So yea, every business cares about profits, but they also have to care about the customer(s). I care about both.
With that said, I'm waiting for HBM6 before I jump.
If they can get that performance outta GDDR6, I can see Nvidia skipping HBM for that as it would remove 1 possible step of creating a waste.
HBM 2 isn't limited to 4GB, but it's still in limited supply and costs higher, so NV only used it in their pro computing products... HBM 2 is supposed to go for better supply end of this year - early next year, that's why both NV and AMD postponed it's use for next year..
nVidia seems to be able to develop 3 different chips in parallel and that with serious architectural changes from project to project
AMD is limited to rolling out in one segment at a time and is doing rather small changes to existing architecture.
Volta is expected in 2017 and it might be to Pascal what Maxwell was to Kepler.
Meanwhile AMD is merely competitive in low range, but even that might evaporate in 2017.
We might end up with AMD not being able to compete in any segment in 2017, and if so, it will be game over. Except it DOES use HBM2 with GP100 chip.
And if you were wondering about something else, namely:
Q: Why did AMD bother with HBM in Fury?
A: Because, being an underdog in a rather desperate positions, they need to gamble on new tech.
Q: Why do nVidia cards normally need less bandwidth, than AMD cards?

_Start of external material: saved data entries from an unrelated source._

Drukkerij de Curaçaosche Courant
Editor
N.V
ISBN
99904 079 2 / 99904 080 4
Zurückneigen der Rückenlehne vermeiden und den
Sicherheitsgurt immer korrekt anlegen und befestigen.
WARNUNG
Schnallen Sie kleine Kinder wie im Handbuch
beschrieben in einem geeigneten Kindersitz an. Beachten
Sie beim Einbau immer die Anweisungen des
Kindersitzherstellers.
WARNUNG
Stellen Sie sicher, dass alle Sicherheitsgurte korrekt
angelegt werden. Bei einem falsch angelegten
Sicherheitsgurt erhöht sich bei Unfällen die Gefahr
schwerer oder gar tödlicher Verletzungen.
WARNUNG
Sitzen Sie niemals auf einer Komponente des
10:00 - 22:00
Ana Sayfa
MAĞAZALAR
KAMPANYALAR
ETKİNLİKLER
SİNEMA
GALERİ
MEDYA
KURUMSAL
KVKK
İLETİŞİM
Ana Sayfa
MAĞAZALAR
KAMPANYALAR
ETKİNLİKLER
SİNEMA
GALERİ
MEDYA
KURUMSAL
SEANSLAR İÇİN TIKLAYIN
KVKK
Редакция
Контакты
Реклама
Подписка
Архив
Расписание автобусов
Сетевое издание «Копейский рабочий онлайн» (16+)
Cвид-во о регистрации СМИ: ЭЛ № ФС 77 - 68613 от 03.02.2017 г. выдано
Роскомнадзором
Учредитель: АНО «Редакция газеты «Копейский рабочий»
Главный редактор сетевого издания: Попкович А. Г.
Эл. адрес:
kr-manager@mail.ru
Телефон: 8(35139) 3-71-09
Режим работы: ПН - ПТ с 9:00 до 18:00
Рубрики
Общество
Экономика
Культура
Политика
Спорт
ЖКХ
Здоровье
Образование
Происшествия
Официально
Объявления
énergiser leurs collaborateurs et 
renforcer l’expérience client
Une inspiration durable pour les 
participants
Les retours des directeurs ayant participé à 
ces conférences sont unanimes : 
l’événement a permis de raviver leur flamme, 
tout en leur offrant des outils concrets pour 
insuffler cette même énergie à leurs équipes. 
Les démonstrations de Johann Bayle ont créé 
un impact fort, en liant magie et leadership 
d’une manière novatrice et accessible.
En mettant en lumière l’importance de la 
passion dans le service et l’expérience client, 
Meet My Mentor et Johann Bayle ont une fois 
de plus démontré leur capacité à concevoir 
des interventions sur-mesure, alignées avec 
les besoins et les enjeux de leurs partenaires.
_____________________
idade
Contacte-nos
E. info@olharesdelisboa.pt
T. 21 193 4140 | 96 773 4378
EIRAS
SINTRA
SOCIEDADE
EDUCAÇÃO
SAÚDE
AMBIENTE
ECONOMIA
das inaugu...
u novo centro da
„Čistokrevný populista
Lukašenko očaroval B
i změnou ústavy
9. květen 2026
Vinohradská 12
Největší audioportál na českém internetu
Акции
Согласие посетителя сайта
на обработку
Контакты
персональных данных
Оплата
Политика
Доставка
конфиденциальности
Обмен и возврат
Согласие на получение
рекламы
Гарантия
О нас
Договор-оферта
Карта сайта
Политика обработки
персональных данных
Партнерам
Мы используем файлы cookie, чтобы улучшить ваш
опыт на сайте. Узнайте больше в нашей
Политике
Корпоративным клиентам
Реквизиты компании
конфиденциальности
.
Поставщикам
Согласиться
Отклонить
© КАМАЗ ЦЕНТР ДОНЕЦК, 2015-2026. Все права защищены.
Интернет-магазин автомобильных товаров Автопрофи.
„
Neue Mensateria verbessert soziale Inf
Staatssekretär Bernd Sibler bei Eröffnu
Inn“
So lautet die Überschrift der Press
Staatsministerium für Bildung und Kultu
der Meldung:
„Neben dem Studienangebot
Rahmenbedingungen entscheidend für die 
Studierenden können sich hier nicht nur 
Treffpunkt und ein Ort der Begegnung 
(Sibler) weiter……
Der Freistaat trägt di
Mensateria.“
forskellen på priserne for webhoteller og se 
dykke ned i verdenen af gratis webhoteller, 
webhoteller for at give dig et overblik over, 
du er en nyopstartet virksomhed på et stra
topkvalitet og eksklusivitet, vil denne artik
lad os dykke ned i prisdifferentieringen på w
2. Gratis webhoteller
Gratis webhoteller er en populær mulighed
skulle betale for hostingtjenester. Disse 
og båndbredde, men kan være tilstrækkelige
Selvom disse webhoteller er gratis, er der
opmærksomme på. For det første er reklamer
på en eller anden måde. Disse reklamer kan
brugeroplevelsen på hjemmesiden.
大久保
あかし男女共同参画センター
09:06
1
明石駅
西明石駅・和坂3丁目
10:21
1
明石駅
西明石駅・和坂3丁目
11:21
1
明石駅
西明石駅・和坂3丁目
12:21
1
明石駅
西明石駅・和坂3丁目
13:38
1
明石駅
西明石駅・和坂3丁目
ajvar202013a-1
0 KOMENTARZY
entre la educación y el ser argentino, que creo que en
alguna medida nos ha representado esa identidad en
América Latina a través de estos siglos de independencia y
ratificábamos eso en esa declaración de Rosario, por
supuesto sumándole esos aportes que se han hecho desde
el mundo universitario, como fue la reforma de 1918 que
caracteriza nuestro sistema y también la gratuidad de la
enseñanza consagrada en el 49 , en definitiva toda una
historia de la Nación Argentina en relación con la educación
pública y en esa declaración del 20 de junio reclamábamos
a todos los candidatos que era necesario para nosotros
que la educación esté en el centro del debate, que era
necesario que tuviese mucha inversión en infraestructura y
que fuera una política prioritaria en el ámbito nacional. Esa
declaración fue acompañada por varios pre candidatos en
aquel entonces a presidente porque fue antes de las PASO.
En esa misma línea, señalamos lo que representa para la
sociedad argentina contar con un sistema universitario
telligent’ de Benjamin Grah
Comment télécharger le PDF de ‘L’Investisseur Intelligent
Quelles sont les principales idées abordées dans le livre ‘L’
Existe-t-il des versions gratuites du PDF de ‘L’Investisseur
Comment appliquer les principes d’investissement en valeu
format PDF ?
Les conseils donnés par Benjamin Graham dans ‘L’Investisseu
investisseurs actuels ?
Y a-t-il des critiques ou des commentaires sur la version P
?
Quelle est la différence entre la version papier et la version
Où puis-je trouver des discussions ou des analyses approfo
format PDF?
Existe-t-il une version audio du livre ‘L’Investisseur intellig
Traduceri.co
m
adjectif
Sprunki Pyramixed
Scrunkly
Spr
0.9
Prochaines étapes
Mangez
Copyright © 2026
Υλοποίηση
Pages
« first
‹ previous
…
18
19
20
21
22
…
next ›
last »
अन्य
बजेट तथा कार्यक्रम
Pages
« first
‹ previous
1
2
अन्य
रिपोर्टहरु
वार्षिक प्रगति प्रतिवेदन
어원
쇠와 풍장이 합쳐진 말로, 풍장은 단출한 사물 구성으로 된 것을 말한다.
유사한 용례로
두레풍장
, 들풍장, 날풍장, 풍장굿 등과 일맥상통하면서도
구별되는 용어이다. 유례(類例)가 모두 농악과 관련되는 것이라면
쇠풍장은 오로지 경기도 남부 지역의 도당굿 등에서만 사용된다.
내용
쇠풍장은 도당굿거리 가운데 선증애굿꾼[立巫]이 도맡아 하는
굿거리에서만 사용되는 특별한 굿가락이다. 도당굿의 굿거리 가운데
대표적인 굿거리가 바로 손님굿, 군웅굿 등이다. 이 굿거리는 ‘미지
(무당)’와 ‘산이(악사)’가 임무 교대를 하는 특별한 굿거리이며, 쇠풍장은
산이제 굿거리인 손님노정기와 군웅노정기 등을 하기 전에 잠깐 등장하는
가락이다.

A: Compression on nVidia cards is said to be more effective(although AMD should be closing the gap with Polaris). Architectural differences (yeah, a vague statement, I know) more effective use of cache might also play role. I guess you are comparing 450$ chip (1070) to 330$ chip (970), makes a lot of sense. I doubt the "not found on Maxwell" part. Yeah, "companies make money" = "all company get as low as nVidia, after all, they also make money", very logical statement.
Bump was about 20%, you claimed twice that.
AIB 980Ti´s are more than competitive vs 1070.
GTX 1070 over GTX 970 gain
at 1440p 38% faster
at 4K 40% faster
www.techpowerup.com/reviews/NVIDIA/GeForce_GTX_1070/24.html
GTX 1080 over GTX 980 gain
at 1440p 40% faster
at 4K 41% faster
www.techpowerup.com/reviews/NVIDIA/GeForce_GTX_1080/26.html
Pascal Titan X over Maxwell Titan X gain
at 1440p 40% faster
at 4K 42% faster
www.techpowerup.com/reviews/NVIDIA/Titan_X_Pascal/24.html
Comparing 450 Euro 1070 to 330 Euro 970 is ridiculous.
Same goes to vs 1080 which es even more expensive than 980Ti was.
Oh, and here is a site where they know how %'s work, hover at will:
www.computerbase.de/2016-08/msi-geforce-gtx-1060-oder-sapphire-radeon-rx-480/2/#diagramm-performancerating-1920-1080
AIB 1070 is 23-24% faster than 980 (1440p/1080p)
AIB 1080 is 19-20% faster than 980Ti (1440p/1080p), stock is only 10% faster
Oh wait, we do have comparably priced products, 980 vs 1070, 980Ti vs 1080.
But let's compare 1070 vs 970 and 1080 vs 980, to get bogus higher "improvement" numbers, shall we.